Could you print every entry below exactly as given?
#####
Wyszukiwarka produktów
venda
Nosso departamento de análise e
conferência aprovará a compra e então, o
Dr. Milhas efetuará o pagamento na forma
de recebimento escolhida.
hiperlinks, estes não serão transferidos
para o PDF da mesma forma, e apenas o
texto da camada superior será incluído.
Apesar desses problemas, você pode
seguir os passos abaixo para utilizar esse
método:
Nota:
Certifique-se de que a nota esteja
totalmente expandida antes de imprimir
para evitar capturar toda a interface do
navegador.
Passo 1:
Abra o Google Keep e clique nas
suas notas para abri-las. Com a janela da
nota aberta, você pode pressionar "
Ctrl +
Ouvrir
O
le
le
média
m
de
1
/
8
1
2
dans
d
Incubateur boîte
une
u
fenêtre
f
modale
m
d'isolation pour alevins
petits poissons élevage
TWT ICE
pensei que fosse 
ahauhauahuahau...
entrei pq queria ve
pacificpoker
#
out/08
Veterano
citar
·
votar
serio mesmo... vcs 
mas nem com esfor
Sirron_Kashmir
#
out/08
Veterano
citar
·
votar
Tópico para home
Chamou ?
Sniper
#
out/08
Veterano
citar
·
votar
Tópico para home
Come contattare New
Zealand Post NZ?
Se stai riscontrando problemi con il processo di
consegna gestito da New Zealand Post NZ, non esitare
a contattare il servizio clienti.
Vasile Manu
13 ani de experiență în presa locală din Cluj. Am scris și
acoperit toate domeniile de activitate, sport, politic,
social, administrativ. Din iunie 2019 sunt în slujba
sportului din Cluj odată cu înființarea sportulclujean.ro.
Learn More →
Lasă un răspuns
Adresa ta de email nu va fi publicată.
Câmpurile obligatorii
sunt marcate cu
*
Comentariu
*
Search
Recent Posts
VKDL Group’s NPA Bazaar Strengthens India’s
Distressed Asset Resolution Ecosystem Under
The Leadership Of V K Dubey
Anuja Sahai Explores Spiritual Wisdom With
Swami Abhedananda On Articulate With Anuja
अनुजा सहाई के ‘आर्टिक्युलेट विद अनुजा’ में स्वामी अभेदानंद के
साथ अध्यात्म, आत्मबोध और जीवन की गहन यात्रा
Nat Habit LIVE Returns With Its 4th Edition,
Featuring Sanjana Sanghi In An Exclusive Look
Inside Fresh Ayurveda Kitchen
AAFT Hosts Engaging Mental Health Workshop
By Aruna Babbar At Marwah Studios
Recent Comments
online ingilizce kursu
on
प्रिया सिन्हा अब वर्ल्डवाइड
#####
## EXERCISE ANSWER:
Wyszukiwarka produktów
venda
Nosso departamento de análise e
conferência aprovará a compra e então, o
Dr. Milhas efetuará o pagamento na forma
de recebimento escolhida.
hiperlinks, estes não serão transferidos
para o PDF da mesma forma, e apenas o
texto da camada superior será incluído.
Apesar desses problemas, você pode
seguir os passos abaixo para utilizar esse
método:
Nota:
Certifique-se de que a nota esteja
totalmente expandida antes de imprimir
para evitar capturar toda a interface do
navegador.
Passo 1:
Abra o Google Keep e clique nas
suas notas para abri-las. Com a janela da
nota aberta, você pode pressionar "
Ctrl +
Ouvrir
O
le
le
média
m
de
1
/
8
1
2
dans
d
Incubateur boîte
une
u
fenêtre
f
modale
m
d'isolation pour alevins
petits poissons élevage
TWT ICE
pensei que fosse 
ahauhauahuahau...
entrei pq queria ve
pacificpoker
#
out/08
Veterano
citar
·
votar
serio mesmo... vcs 
mas nem com esfor
Sirron_Kashmir
#
out/08
Veterano
citar
·
votar
Tópico para home
Chamou ?
Sniper
#
out/08
Veterano
citar
·
votar
Tópico para home
Come contattare New
Zealand Post NZ?
Se stai riscontrando problemi con il processo di
consegna gestito da New Zealand Post NZ, non esitare
a contattare il servizio clienti.
Vasile Manu
13 ani de experiență în presa locală din Cluj. Am scris și
acoperit toate domeniile de activitate, sport, politic,
social, administrativ. Din iunie 2019 sunt în slujba
sportului din Cluj odată cu înființarea sportulclujean.ro.
Learn More →
Lasă un răspuns
Adresa ta de email nu va fi publicată.
Câmpurile obligatorii
sunt marcate cu
*
Comentariu
*
Search
Recent Posts
VKDL Group’s NPA Bazaar Strengthens India’s
Distressed Asset Resolution Ecosystem Under
The Leadership Of V K Dubey
Anuja Sahai Explores Spiritual Wisdom With
Swami Abhedananda On Articulate With Anuja
अनुजा सहाई के ‘आर्टिक्युलेट विद अनुजा’ में स्वामी अभेदानंद के
साथ अध्यात्म, आत्मबोध और जीवन की गहन यात्रा
Nat Habit LIVE Returns With Its 4th Edition,
Featuring Sanjana Sanghi In An Exclusive Look
Inside Fresh Ayurveda Kitchen
AAFT Hosts Engaging Mental Health Workshop
By Aruna Babbar At Marwah Studios
Recent Comments
online ingilizce kursu
on
प्रिया सिन्हा अब वर्ल्डवाइड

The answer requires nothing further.